* _Required work_: Leave out the pictures, then return the records word for word.

* _Raw data_:
----------------

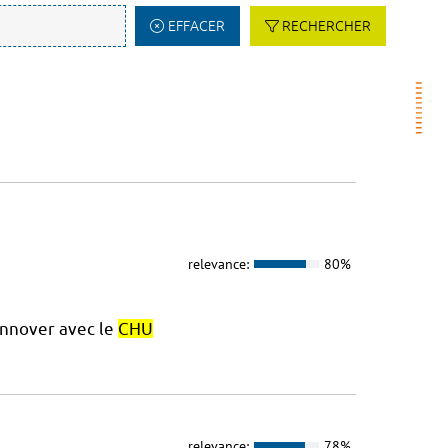
EFFACER
RECHERCHER
relevance:
80%
nnover avec le
CHU
relevance:
78%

----------------

* _Your response_:
EFFACER
RECHERCHER
relevance:
80%
nnover avec le
CHU
relevance:
78%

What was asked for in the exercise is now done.